Un constat accablant
Mémona Hintermann a cherché les chiffres : en France, 200 000 personnes attentent chaque année à leurs jours. 9 000 réussissent. C’est une mort toutes les heures dans notre pays. "Et je sais que la Bretagne souffre particulièrement soupire la journaliste, la moitié de moi est bretonne. " Avec 750 décès par suicides en 2020, la région est une des plus touchée du pays.
Est-ce qu’on reste les bras croisés ?
"On peut se dire, ils n’ont plus envie de vivre, tant pis pour eux, mais le jour où cela vous arrive, vous vous mettez à penser."

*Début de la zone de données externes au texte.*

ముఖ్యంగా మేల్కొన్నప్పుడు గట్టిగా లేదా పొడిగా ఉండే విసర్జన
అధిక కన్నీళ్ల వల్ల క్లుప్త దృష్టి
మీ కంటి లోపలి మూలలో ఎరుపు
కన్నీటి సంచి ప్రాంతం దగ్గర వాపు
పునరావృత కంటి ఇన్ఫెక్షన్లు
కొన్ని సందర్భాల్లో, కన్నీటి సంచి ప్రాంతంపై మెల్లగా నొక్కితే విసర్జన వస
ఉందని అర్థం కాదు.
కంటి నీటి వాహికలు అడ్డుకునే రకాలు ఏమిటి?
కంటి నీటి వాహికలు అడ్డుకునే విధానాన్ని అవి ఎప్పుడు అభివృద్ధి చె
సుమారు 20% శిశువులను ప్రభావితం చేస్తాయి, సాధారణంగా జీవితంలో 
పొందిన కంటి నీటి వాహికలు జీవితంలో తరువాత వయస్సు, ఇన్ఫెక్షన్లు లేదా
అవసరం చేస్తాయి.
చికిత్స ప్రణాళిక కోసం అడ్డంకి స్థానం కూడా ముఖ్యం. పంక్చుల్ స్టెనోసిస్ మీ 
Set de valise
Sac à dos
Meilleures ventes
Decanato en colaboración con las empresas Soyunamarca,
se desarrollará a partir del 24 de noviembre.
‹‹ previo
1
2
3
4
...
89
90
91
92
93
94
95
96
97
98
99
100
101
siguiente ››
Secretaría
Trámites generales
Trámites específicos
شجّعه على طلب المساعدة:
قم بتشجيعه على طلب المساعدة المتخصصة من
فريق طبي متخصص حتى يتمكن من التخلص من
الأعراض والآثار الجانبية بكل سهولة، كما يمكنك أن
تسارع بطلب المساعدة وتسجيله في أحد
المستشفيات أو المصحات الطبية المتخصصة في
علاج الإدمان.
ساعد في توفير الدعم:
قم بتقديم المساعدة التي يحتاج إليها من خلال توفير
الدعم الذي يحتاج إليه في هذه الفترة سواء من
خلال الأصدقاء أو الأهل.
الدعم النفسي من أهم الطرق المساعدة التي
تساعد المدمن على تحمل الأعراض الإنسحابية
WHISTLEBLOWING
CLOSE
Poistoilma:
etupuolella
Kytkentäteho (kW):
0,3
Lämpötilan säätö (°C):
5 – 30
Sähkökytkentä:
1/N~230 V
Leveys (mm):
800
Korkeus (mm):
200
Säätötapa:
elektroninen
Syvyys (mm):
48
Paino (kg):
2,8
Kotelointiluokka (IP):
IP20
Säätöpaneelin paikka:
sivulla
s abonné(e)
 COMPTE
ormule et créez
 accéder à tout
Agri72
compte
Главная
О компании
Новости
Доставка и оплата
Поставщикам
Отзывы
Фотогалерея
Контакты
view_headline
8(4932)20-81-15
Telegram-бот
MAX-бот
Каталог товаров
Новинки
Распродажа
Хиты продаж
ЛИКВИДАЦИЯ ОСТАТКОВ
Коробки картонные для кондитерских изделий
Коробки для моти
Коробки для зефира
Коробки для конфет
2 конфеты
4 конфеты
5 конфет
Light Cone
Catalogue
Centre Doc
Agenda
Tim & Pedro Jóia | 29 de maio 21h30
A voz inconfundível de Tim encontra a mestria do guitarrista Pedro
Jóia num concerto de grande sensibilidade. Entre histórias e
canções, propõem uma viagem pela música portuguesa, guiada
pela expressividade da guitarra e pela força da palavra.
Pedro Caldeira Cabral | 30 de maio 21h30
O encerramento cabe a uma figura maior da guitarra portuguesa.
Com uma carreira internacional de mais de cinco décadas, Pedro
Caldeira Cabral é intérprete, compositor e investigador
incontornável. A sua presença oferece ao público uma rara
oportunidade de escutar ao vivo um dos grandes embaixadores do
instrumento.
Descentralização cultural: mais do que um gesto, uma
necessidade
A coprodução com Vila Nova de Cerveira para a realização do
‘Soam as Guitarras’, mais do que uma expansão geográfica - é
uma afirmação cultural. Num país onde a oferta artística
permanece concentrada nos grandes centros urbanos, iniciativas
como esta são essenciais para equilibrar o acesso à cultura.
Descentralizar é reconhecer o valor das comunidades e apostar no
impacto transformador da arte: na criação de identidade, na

Il faut parler du suicide, de la dépression. Il faut essayer de comprendre. La santé mentale, ce n’est pas une médecine pour les marginaux. Moi, je n’ai pas encore dégringolé, mais qui peut me dire si je ne vais pas dégringoler demain s’interroge-t-elle. Si ça m’arrive, j’espère que quelqu’un m’aidera.
Ne faites pas comme moi !
"Je n'ai pas su voir ni entendre", Mémona Hintermann répète la phrase, une fois de plus.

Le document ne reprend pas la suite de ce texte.